==== Source material

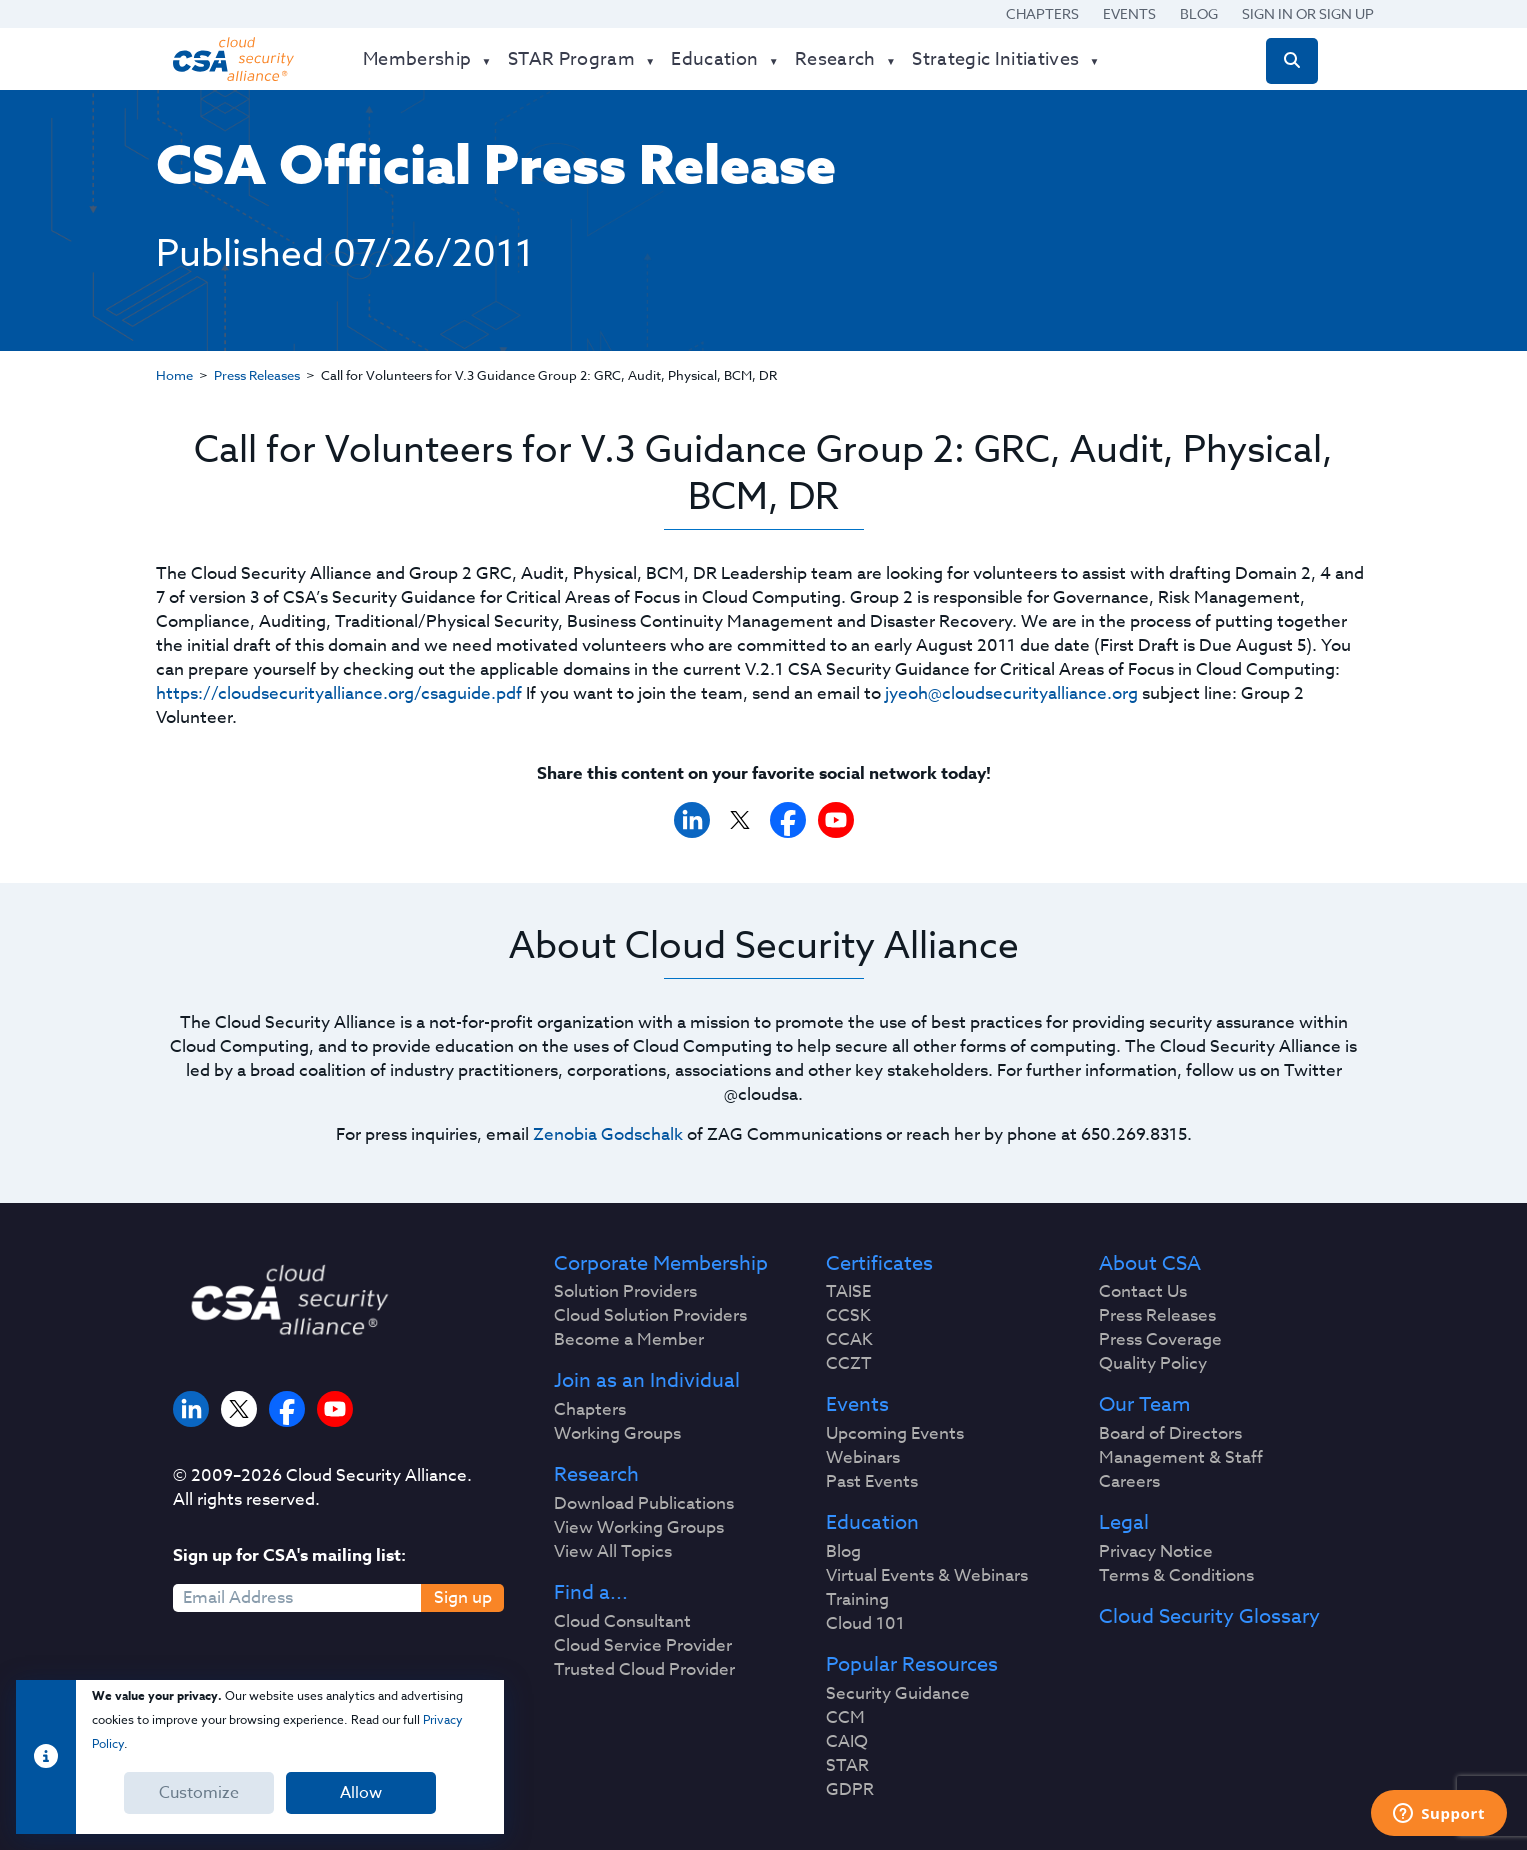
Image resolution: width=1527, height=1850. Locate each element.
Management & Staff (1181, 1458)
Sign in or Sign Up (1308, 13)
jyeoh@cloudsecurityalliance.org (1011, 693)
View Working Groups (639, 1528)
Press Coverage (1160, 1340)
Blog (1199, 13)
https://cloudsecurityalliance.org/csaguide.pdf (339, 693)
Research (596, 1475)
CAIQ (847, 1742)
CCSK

========

Aim of the exercise. Quote exactly the line containing "Sign in or Sign Up (1308, 13)" and every later line through the end of the listing, and no other lines.

Solution to the exercise.
Sign in or Sign Up (1308, 13)
jyeoh@cloudsecurityalliance.org (1011, 693)
View Working Groups (639, 1528)
Press Coverage (1160, 1340)
Blog (1199, 13)
https://cloudsecurityalliance.org/csaguide.pdf (339, 693)
Research (596, 1475)
CAIQ (847, 1742)
CCSK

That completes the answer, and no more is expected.